[Dataset entries]
┌────────
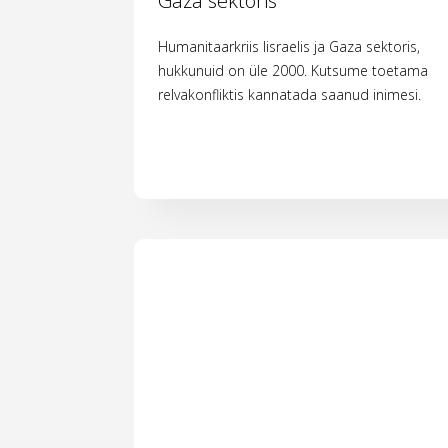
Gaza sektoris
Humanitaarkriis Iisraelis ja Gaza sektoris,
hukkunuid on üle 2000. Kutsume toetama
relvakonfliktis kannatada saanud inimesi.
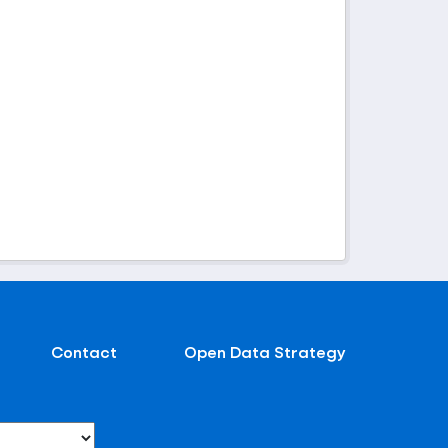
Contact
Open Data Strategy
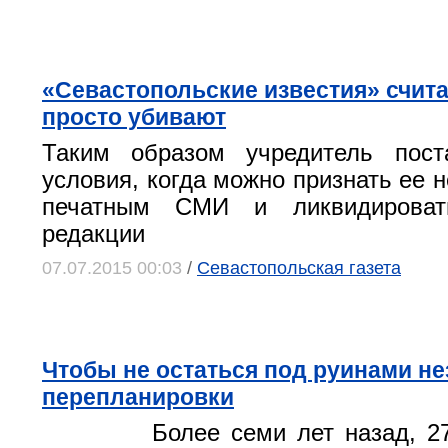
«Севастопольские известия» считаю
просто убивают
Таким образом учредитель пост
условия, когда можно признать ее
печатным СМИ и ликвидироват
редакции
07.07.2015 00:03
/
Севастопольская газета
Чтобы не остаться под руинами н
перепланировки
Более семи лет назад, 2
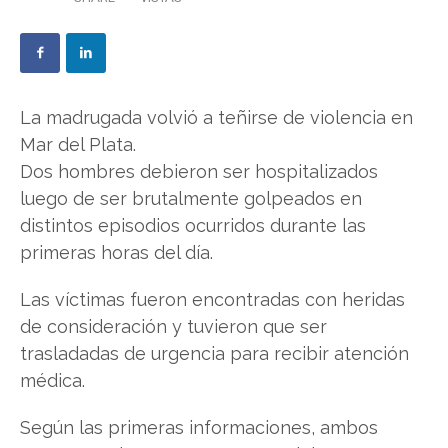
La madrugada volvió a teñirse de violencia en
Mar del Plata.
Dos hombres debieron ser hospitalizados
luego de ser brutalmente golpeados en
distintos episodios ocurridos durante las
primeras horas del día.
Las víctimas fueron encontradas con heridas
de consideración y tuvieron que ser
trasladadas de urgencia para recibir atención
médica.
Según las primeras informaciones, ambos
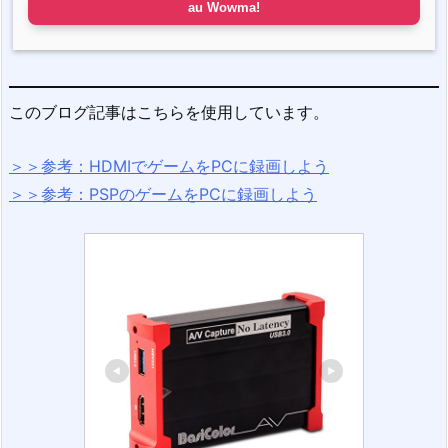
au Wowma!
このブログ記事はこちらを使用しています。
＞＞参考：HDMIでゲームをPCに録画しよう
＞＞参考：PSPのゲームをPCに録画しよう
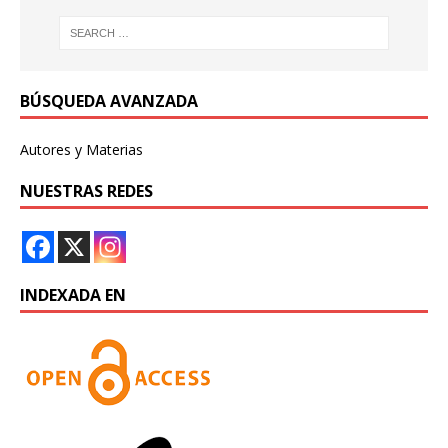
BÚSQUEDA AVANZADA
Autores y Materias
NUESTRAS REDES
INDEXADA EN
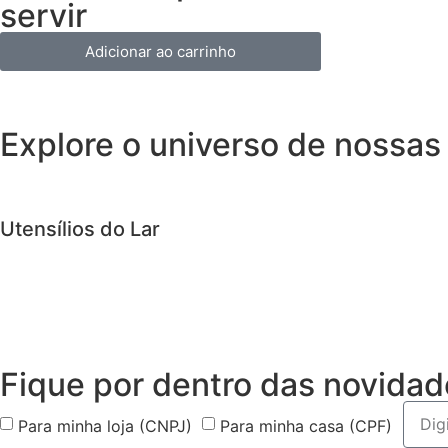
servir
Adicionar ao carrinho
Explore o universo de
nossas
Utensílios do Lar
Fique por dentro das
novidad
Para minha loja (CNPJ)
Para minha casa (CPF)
└────────
## Requirement
Take the line that contains "distintos episodios ocurridos durante las" as the first and the last line of the records as the end, and please quote those lines exactly, pictures omitted.

## Task solution
distintos episodios ocurridos durante las
primeras horas del día.
Las víctimas fueron encontradas con heridas
de consideración y tuvieron que ser
trasladadas de urgencia para recibir atención
médica.
Según las primeras informaciones, ambos
au Wowma!
このブログ記事はこちらを使用しています。
＞＞参考：HDMIでゲームをPCに録画しよう
＞＞参考：PSPのゲームをPCに録画しよう
BÚSQUEDA AVANZADA
Autores y Materias
NUESTRAS REDES
INDEXADA EN
servir
Adicionar ao carrinho
Explore o universo de
nossas
Utensílios do Lar
Fique por dentro das
novidad
Para minha loja (CNPJ)
Para minha casa (CPF)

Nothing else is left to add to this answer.